→ **Source material**
-- -- --

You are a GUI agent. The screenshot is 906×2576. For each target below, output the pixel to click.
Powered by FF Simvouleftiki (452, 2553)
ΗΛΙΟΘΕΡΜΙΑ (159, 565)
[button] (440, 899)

-- -- --

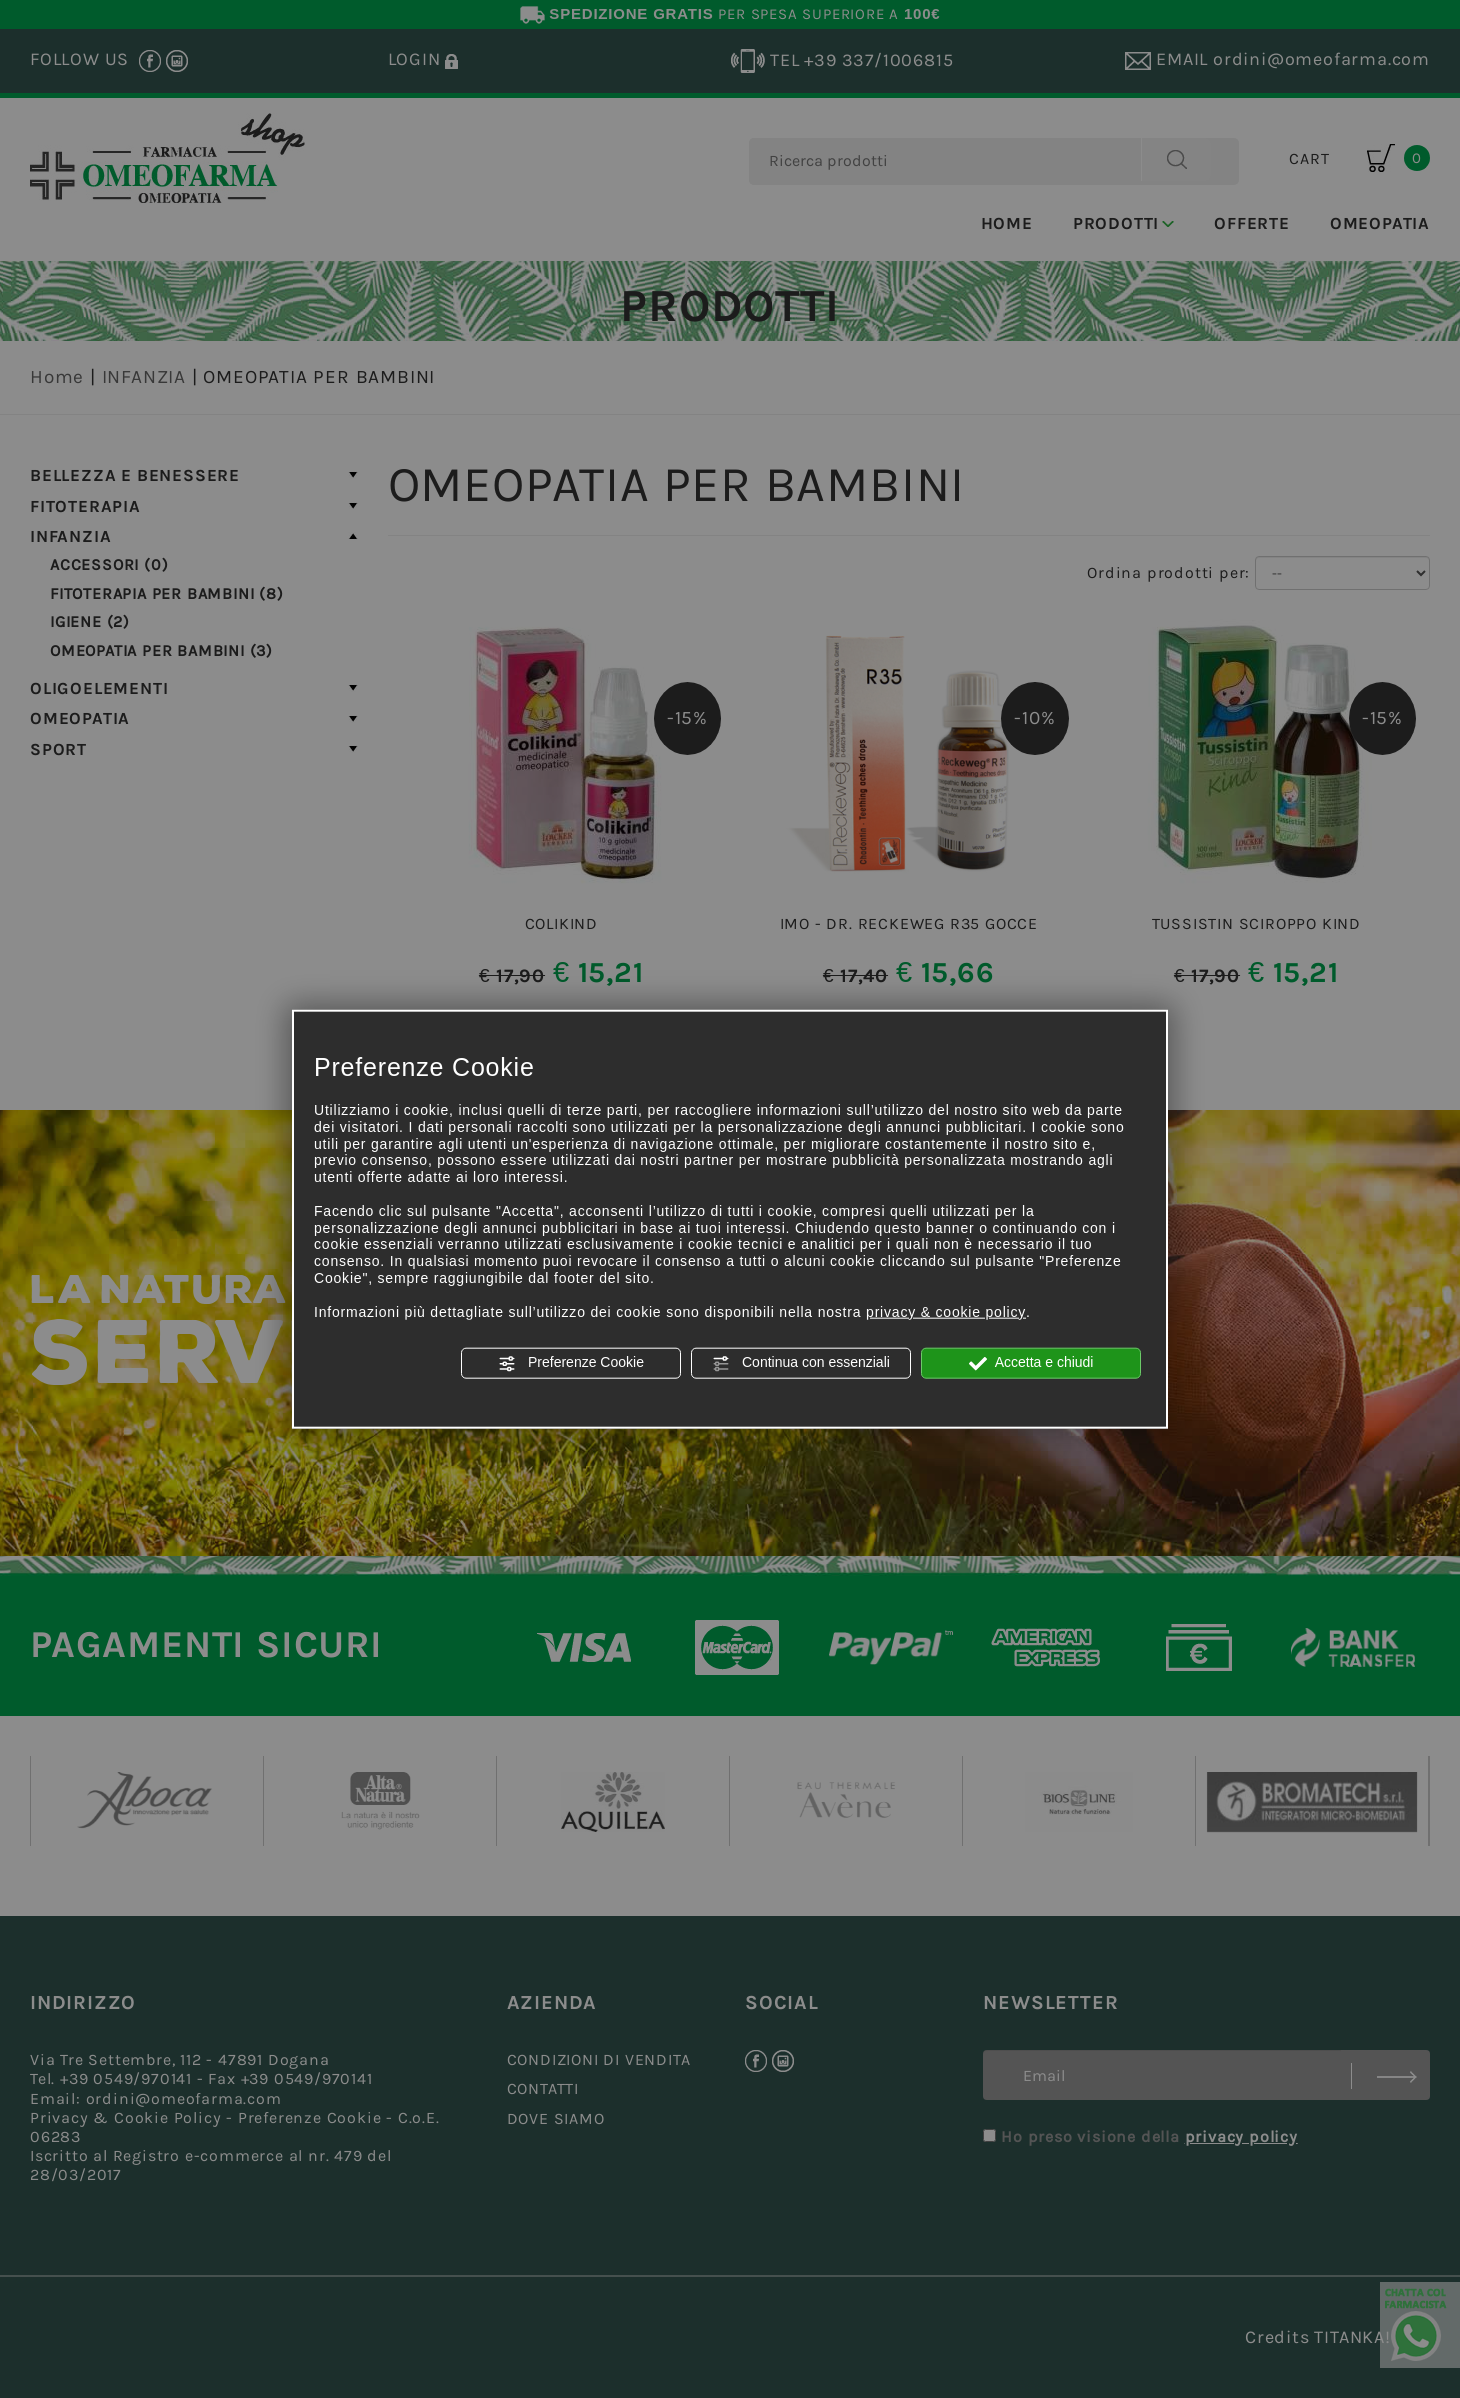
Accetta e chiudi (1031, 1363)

-- -- --

→ **Work instructions**
Starting with the line with "Powered by FF Simvouleftiki (452, 2553)" above and going on through the line with "[button] (440, 899)", transcribe every line exactly, both ends included, and add nothing.

→ **Exercise answer**
Powered by FF Simvouleftiki (452, 2553)
ΗΛΙΟΘΕΡΜΙΑ (159, 565)
[button] (440, 899)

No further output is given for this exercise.